_Task directions_. Keeping every word the same, give again only the lines from the one with "(UG oder GmbH)" through the end of the data, both included, and leave every picture out.

___ Task input ___

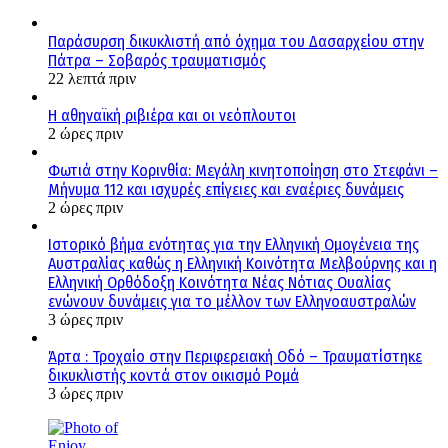
Παράσυρση δικυκλιστή από όχημα του Δασαρχείου στην
Πάτρα – Σοβαρός τραυματισμός
22 λεπτά πριν
Η αθηναϊκή ριβιέρα και οι νεόπλουτοι
2 ώρες πριν
Φωτιά στην Κορινθία: Μεγάλη κινητοποίηση στο Στεφάνι –
Μήνυμα 112 και ισχυρές επίγειες και εναέριες δυνάμεις
2 ώρες πριν
Ιστορικό βήμα ενότητας για την Ελληνική Ομογένεια της
Αυστραλίας καθώς η Ελληνική Κοινότητα Μελβούρνης και η
Ελληνική Ορθόδοξη Κοινότητα Νέας Νότιας Ουαλίας
ενώνουν δυνάμεις για το μέλλον των Ελληνοαυστραλών
3 ώρες πριν
Άρτα : Τροχαίο στην Περιφερειακή Οδό – Τραυματίστηκε
δικυκλιστής κοντά στον οικισμό Ρομά
3 ώρες πριν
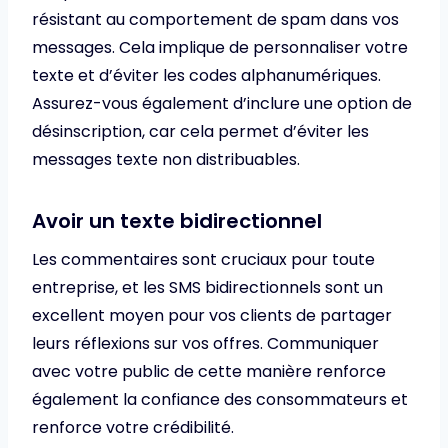
résistant au comportement de spam dans vos
messages. Cela implique de personnaliser votre
texte et d’éviter les codes alphanumériques.
Assurez-vous également d’inclure une option de
désinscription, car cela permet d’éviter les
messages texte non distribuables.
Avoir un texte bidirectionnel
Les commentaires sont cruciaux pour toute
entreprise, et les SMS bidirectionnels sont un
excellent moyen pour vos clients de partager
leurs réflexions sur vos offres. Communiquer
avec votre public de cette manière renforce
également la confiance des consommateurs et
renforce votre crédibilité.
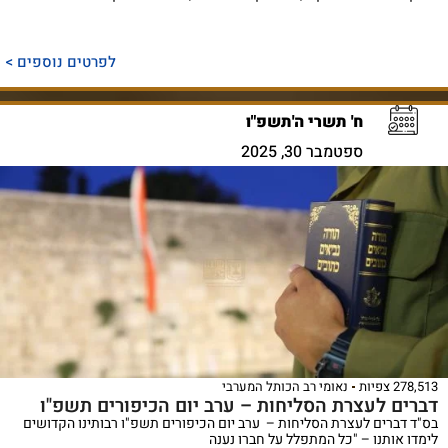
לפרטים נוספים >
ח' תשרי ה'תשפ"ו
ספטמבר 30, 2025
27 צפיות
נאומי רב הכותל המערבי
רים לעצרת הסליחות – ערב יום הכיפורים תשפ"ו
ד דברים לעצרת הסליחות – ערב יום הכיפורים תשפ"ו רבותינו הקדושים
דו אותנו – "כל המתפלל על חברו נענה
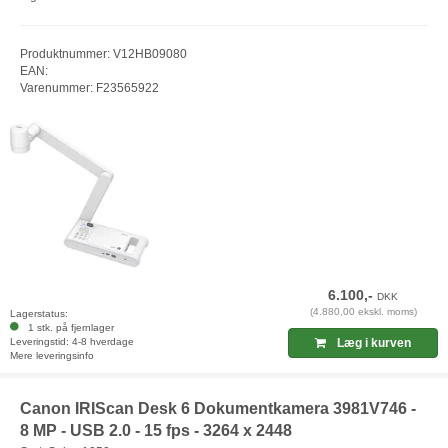
Produktnummer: V12HB09080
EAN:
Varenummer: F23565922
6.100,-
DKK
(4.880,00 ekskl. moms)
Lagerstatus:
1 stk. på fjernlager
Leveringstid: 4-8 hverdage
Læg i kurven
Mere leveringsinfo
Canon IRIScan Desk 6 Dokumentkamera 3981V746 -
8 MP - USB 2.0 - 15 fps - 3264 x 2448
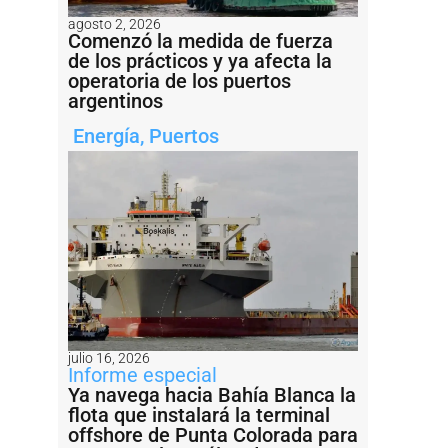
agosto 2, 2026
Comenzó la medida de fuerza
de los prácticos y ya afecta la
operatoria de los puertos
argentinos
Energía
,
Puertos
julio 16, 2026
Informe especial
Ya navega hacia Bahía Blanca la
flota que instalará la terminal
offshore de Punta Colorada para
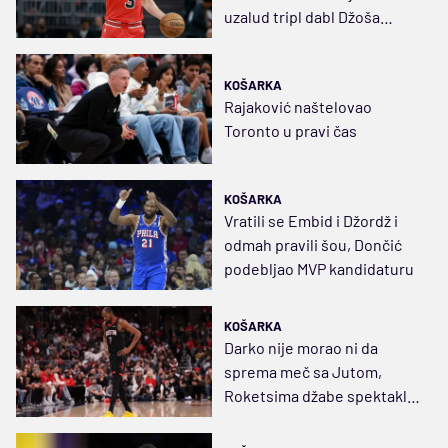
uzalud tripl dabl Džoša
Gidija
KOŠARKA
Rajaković naštelovao
Toronto u pravi čas
KOŠARKA
Vratili se Embid i Džordž i
odmah pravili šou, Dončić
podebljao MVP kandidaturu
KOŠARKA
Darko nije morao ni da
sprema meč sa Jutom,
Roketsima džabe spektakl
Durenta i Šenguna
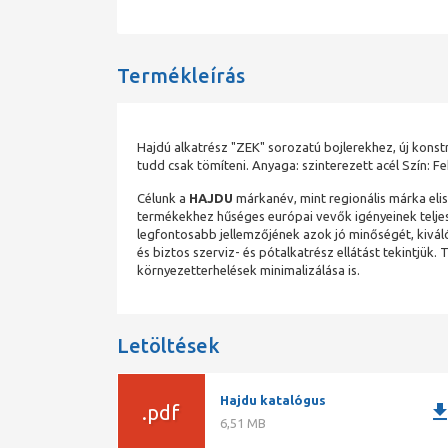
Termékleírás
Hajdú alkatrész "ZEK" sorozatú bojlerekhez, új konstru
tudd csak tömíteni. Anyaga: szinterezett acél Szín: F
Célunk a
HAJDU
márkanév, mint regionális márka eli
termékekhez hűséges európai vevők igényeinek telje
legfontosabb jellemzőjének azok jó minőségét, kivál
és biztos szerviz- és pótalkatrész ellátást tekintj
környezetterhelések minimalizálása is.
Letöltések
Hajdu katalógus
downlo
.pdf
6,51 MB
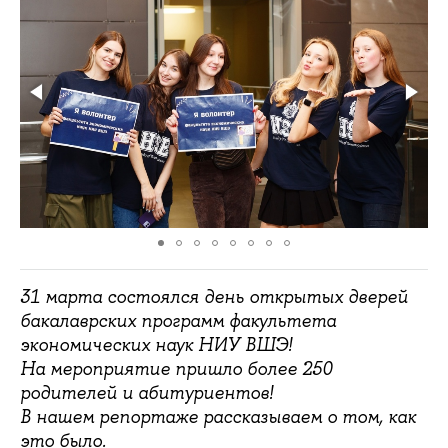
31 марта состоялся день открытых дверей
бакалаврских программ факультета
экономических наук НИУ ВШЭ!
На мероприятие пришло более 250
родителей и абитуриентов!
В нашем репортаже рассказываем о том, как
это было.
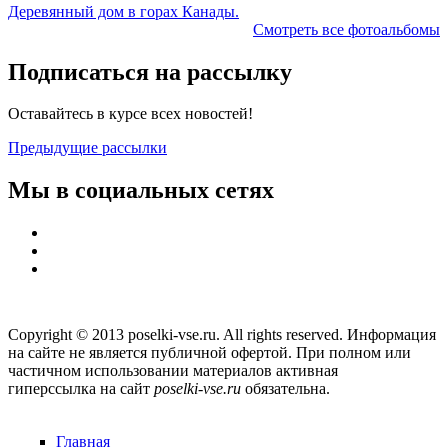
Деревянный дом в горах Канады.
Смотреть все фотоальбомы
Подписаться на рассылку
Оставайтесь в курсе всех новостей!
Предыдущие рассылки
Мы в социальных сетях
Copyright © 2013 poselki-vse.ru. All rights reserved. Информация
на сайте не является публичной офертой. При полном или
частичном использовании материалов активная
гиперссылка на сайт
poselki-vse.ru​
обязательна.
Главная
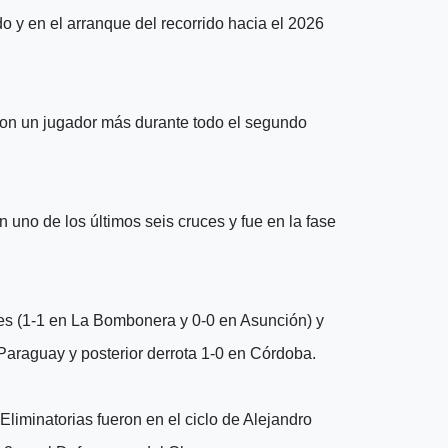
do y en el arranque del recorrido hacia el 2026
 con un jugador más durante todo el segundo
uno de los últimos seis cruces y fue en la fase
tes (1-1 en La Bombonera y 0-0 en Asunción) y
Paraguay y posterior derrota 1-0 en Córdoba.
Eliminatorias fueron en el ciclo de Alejandro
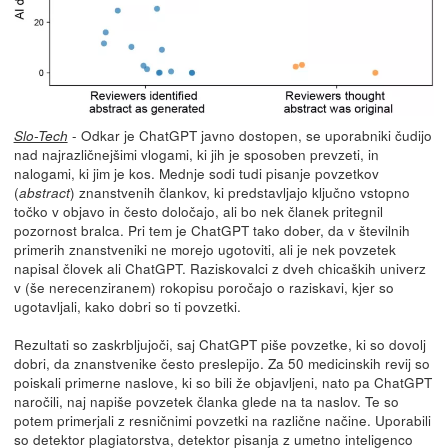
- Odkar je ChatGPT javno dostopen, se uporabniki čudijo
Slo-Tech
nad najrazličnejšimi vlogami, ki jih je sposoben prevzeti, in
nalogami, ki jim je kos. Mednje sodi tudi pisanje povzetkov
(
) znanstvenih člankov, ki predstavljajo ključno vstopno
abstract
točko v objavo in često določajo, ali bo nek članek pritegnil
pozornost bralca. Pri tem je ChatGPT tako dober, da v številnih
primerih znanstveniki ne morejo ugotoviti, ali je nek povzetek
napisal človek ali ChatGPT. Raziskovalci z dveh chicaških univerz
v (še nerecenziranem) rokopisu poročajo o raziskavi, kjer so
ugotavljali, kako dobri so ti povzetki.
Rezultati so zaskrbljujoči, saj ChatGPT piše povzetke, ki so dovolj
dobri, da znanstvenike često preslepijo. Za 50 medicinskih revij so
poiskali primerne naslove, ki so bili že objavljeni, nato pa ChatGPT
naročili, naj napiše povzetek članka glede na ta naslov. Te so
potem primerjali z resničnimi povzetki na različne načine. Uporabili
so detektor plagiatorstva, detektor pisanja z umetno inteligenco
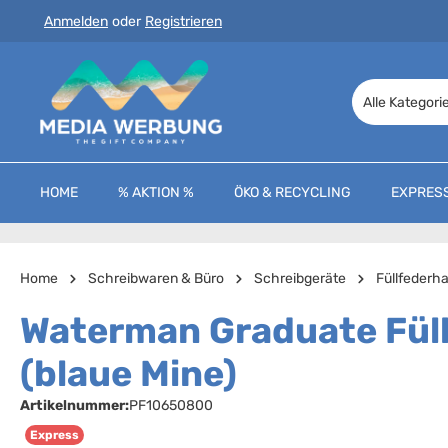
Anmelden
oder
Registrieren
 Hauptinhalt springen
Zur Suche springen
Zur Hauptnavigation springen
Alle Kategori
HOME
% AKTION %
ÖKO & RECYCLING
EXPRES
Home
Schreibwaren & Büro
Schreibgeräte
Füllfederha
Waterman Graduate Füll
(blaue Mine)
Artikelnummer:
PF10650800
Express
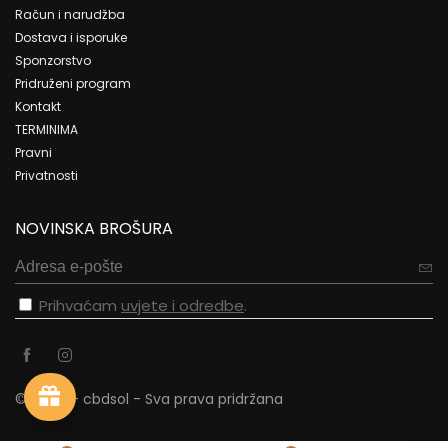
Račun i narudžba
Dostava i isporuke
Sponzorstvo
Pridruženi program
Kontakt
TERMINIMA
Pravni
Privatnosti
NOVINSKA BROŠURA
Prihvaćam
uvjete i odredbe
.
© 2023. - cbdsol - Sva prava pridržana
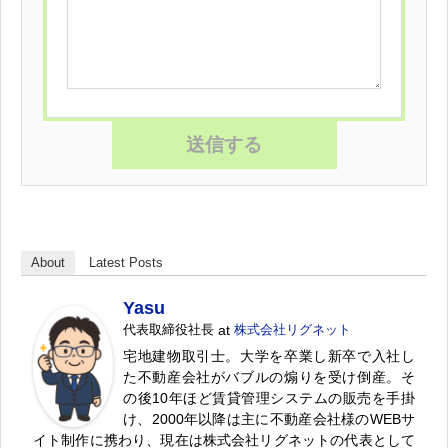
About
Latest Posts
Yasu
代表取締役社長
at
株式会社リグネット
宅地建物取引士。大学を卒業し新卒で入社し
た不動産会社がバブルの煽りを受け倒産。そ
の後10年ほど賃貸管理システムの販売を手掛
け、2000年以降は主に不動産会社様のWEBサ
イト制作に携わり、現在は株式会社リグネットの代表として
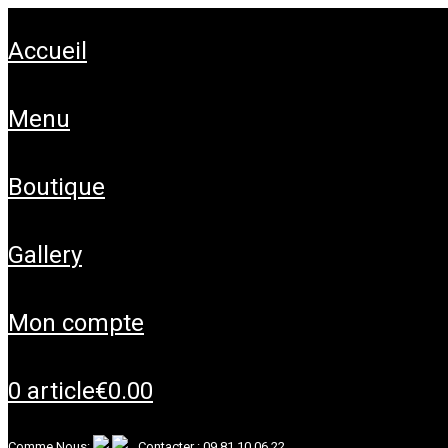
accueil
menu
boutique
gallery
mon compte
0 article
€0.00
Comme Nous:
Contacter :
09 81 10 06 22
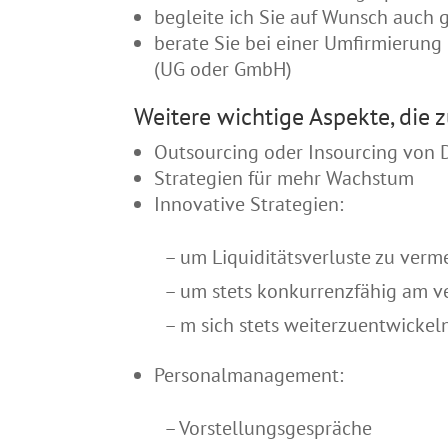
begleite ich Sie auf Wunsch auch 
berate Sie bei einer Umfirmierung
(UG oder GmbH)
Weitere wichtige Aspekte, die 
Outsourcing oder Insourcing von 
Strategien für mehr Wachstum
Innovative Strategien:
– um Liquiditätsverluste zu verm
– um stets konkurrenzfähig am v
– m sich stets weiterzuentwicke
Personalmanagement:
– Vorstellungsgespräche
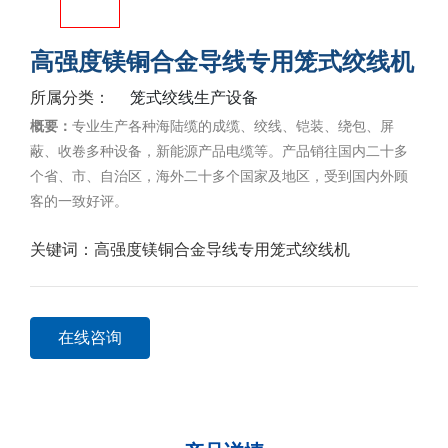
高强度镁铜合金导线专用笼式绞线机
笼式绞线生产设备
所属分类：
概要：
专业生产各种海陆缆的成缆、绞线、铠装、绕包、屏
蔽、收卷多种设备，新能源产品电缆等。产品销往国内二十多
个省、市、自治区，海外二十多个国家及地区，受到国内外顾
客的一致好评。
关键词：
高强度镁铜合金导线专用笼式绞线机
在线咨询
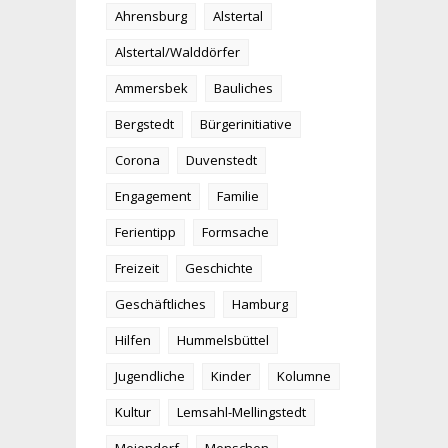
Ahrensburg
Alstertal
Alstertal/Walddörfer
Ammersbek
Bauliches
Bergstedt
Bürgerinitiative
Corona
Duvenstedt
Engagement
Familie
Ferientipp
Formsache
Freizeit
Geschichte
Geschäftliches
Hamburg
Hilfen
Hummelsbüttel
Jugendliche
Kinder
Kolumne
Kultur
Lemsahl-Mellingstedt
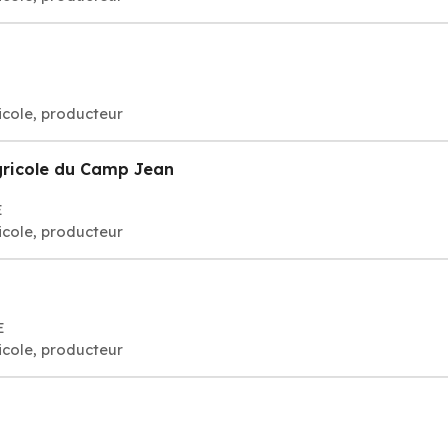
ricole, producteur
Agricole du Camp Jean
E
ricole, producteur
E
ricole, producteur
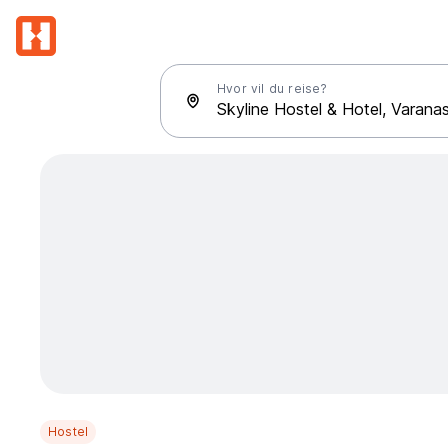
Hvor vil du reise?
Hostel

___

_Output below_.
(UG oder GmbH)
Weitere wichtige Aspekte, die 
Outsourcing oder Insourcing von 
Strategien für mehr Wachstum
Innovative Strategien:
– um Liquiditätsverluste zu verm
– um stets konkurrenzfähig am v
– m sich stets weiterzuentwicke
Personalmanagement:
– Vorstellungsgespräche
高强度镁铜合金导线专用笼式绞线机
笼式绞线生产设备
所属分类：
概要：
专业生产各种海陆缆的成缆、绞线、铠装、绕包、屏
蔽、收卷多种设备，新能源产品电缆等。产品销往国内二十多
个省、市、自治区，海外二十多个国家及地区，受到国内外顾
客的一致好评。
关键词：
高强度镁铜合金导线专用笼式绞线机
在线咨询
Ahrensburg
Alstertal
Alstertal/Walddörfer
Ammersbek
Bauliches
Bergstedt
Bürgerinitiative
Corona
Duvenstedt
Engagement
Familie
Ferientipp
Formsache
Freizeit
Geschichte
Geschäftliches
Hamburg
Hilfen
Hummelsbüttel
Jugendliche
Kinder
Kolumne
Kultur
Lemsahl-Mellingstedt
ricole, producteur
Agricole du Camp Jean
E
ricole, producteur
E
ricole, producteur
Hvor vil du reise?
Hostel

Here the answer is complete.